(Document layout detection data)
....

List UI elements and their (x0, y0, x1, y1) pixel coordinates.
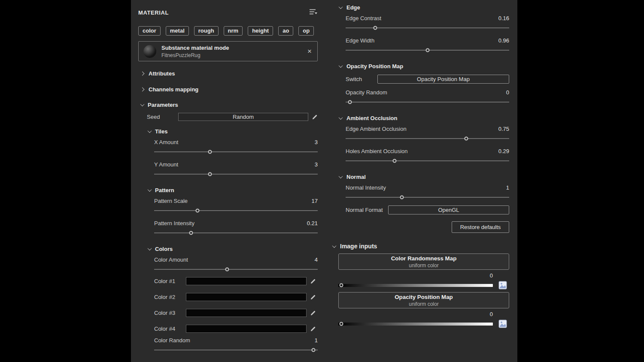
section-parameters[interactable]: Parameters (141, 101, 318, 109)
tab-nrm[interactable]: nrm (224, 26, 243, 36)
slider-handle[interactable] (400, 196, 404, 199)
material-name: FitnesPuzzleRug (161, 52, 229, 58)
tab-metal[interactable]: metal (166, 26, 189, 36)
subsection-tiles[interactable]: Tiles (148, 128, 318, 135)
slider-edge-contrast: Edge Contrast 0.16 (346, 15, 509, 28)
slider-handle[interactable] (425, 48, 429, 52)
color-swatch[interactable] (186, 293, 307, 301)
slider-value: 0.96 (498, 37, 509, 44)
color-swatch[interactable] (186, 309, 307, 317)
material-card-text: Substance material mode FitnesPuzzleRug (161, 45, 229, 58)
section-normal[interactable]: Normal (339, 173, 509, 180)
slider-track[interactable] (154, 269, 318, 270)
slider-label: X Amount (154, 139, 178, 145)
slider-handle[interactable] (189, 231, 193, 235)
material-mode-title: Substance material mode (161, 45, 229, 51)
close-icon[interactable]: × (307, 48, 313, 55)
restore-defaults-button[interactable]: Restore defaults (452, 221, 509, 233)
chevron-down-icon (332, 244, 337, 248)
section-opacity-position-map[interactable]: Opacity Position Map (339, 63, 509, 69)
slider-track[interactable] (154, 151, 318, 152)
seed-label: Seed (147, 114, 178, 120)
opacity-position-map-switch-button[interactable]: Opacity Position Map (377, 75, 509, 84)
color-randomness-map-button[interactable]: Color Randomness Map uniform color (338, 253, 509, 270)
slider-value: 0.21 (307, 220, 318, 226)
slider-handle[interactable] (312, 348, 316, 352)
section-title: Ambient Occlusion (346, 115, 397, 121)
slider-handle[interactable] (465, 137, 468, 141)
slider-track[interactable] (154, 174, 318, 175)
slider-value: 0.29 (498, 148, 509, 154)
slider-handle[interactable] (340, 322, 343, 326)
slider-track[interactable] (346, 160, 509, 161)
tab-height[interactable]: height (248, 26, 273, 36)
eyedropper-icon[interactable] (310, 278, 316, 284)
section-edge[interactable]: Edge (339, 4, 509, 11)
tab-ao[interactable]: ao (278, 26, 293, 36)
subsection-pattern[interactable]: Pattern (148, 187, 318, 193)
slider-track[interactable] (346, 138, 509, 139)
slider-pattern-scale: Pattern Scale 17 (154, 197, 318, 211)
slider-label: Edge Width (346, 37, 374, 44)
chevron-down-icon (140, 102, 145, 106)
slider-handle[interactable] (340, 284, 343, 287)
seed-row: Seed Random (138, 113, 318, 121)
image-picker-icon[interactable] (498, 320, 507, 328)
edge-body: Edge Contrast 0.16 Edge Width 0.96 (346, 15, 509, 51)
color-row-3: Color #3 (154, 309, 318, 317)
section-title: Channels mapping (149, 86, 198, 93)
section-image-inputs[interactable]: Image inputs (333, 243, 509, 250)
slider-track[interactable] (346, 50, 509, 51)
section-channels-mapping[interactable]: Channels mapping (141, 85, 318, 93)
tab-rough[interactable]: rough (194, 26, 219, 36)
slider-track[interactable] (154, 210, 318, 211)
gradient-slider-track[interactable] (338, 284, 493, 287)
slider-handle[interactable] (208, 172, 212, 176)
chevron-down-icon (339, 5, 343, 9)
color-row-2: Color #2 (154, 293, 318, 301)
tab-op[interactable]: op (298, 26, 314, 36)
slider-handle[interactable] (225, 268, 229, 272)
slider-value: 0.75 (498, 126, 509, 132)
color-row-4: Color #4 (154, 325, 318, 333)
color-swatch[interactable] (186, 325, 307, 333)
slider-track[interactable] (346, 27, 509, 28)
slider-track[interactable] (346, 102, 509, 103)
options-menu-icon[interactable] (309, 9, 318, 16)
settings-column: Edge Edge Contrast 0.16 Edge Width 0.96 (333, 0, 509, 328)
slider-handle[interactable] (348, 100, 352, 104)
chevron-right-icon (140, 87, 145, 91)
section-attributes[interactable]: Attributes (141, 69, 318, 77)
slider-handle[interactable] (195, 209, 199, 213)
color-swatch[interactable] (186, 277, 307, 285)
slider-track[interactable] (346, 197, 509, 198)
eyedropper-icon[interactable] (310, 310, 316, 316)
slider-handle[interactable] (208, 150, 212, 154)
gradient-slider-row (338, 320, 509, 328)
gradient-slider-track[interactable] (338, 323, 493, 326)
seed-input[interactable]: Random (178, 113, 308, 121)
subsection-colors[interactable]: Colors (148, 245, 318, 252)
channel-tabs: color metal rough nrm height ao op (138, 26, 318, 36)
slider-handle[interactable] (373, 26, 377, 30)
section-title: Attributes (149, 70, 175, 77)
section-ambient-occlusion[interactable]: Ambient Occlusion (339, 115, 509, 121)
slider-handle[interactable] (393, 159, 397, 163)
eyedropper-icon[interactable] (310, 326, 316, 332)
slider-track[interactable] (154, 232, 318, 233)
eyedropper-icon[interactable] (310, 294, 316, 300)
tab-color[interactable]: color (138, 26, 161, 36)
slider-label: Color Random (154, 337, 190, 344)
image-picker-icon[interactable] (498, 281, 507, 290)
section-title: Normal (346, 174, 366, 180)
restore-row: Restore defaults (346, 221, 509, 233)
material-panel: MATERIAL color metal rough nrm height ao… (131, 0, 517, 362)
switch-label: Switch (346, 76, 377, 82)
substance-material-card[interactable]: Substance material mode FitnesPuzzleRug … (138, 41, 318, 61)
slider-value: 1 (506, 184, 509, 191)
opacity-position-map-button[interactable]: Opacity Position Map uniform color (338, 292, 509, 308)
normal-format-select[interactable]: OpenGL (388, 205, 509, 214)
slider-track[interactable] (154, 350, 318, 350)
slider-label: Color Amount (154, 256, 188, 263)
edit-pencil-icon[interactable] (312, 114, 318, 120)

....

Task to carry out - Each line holding the word "restore" must be copied from the data.

Answer for this exercise -
restore-defaults-button[interactable]: Restore defaults (452, 221, 509, 233)
restore-row: Restore defaults (346, 221, 509, 233)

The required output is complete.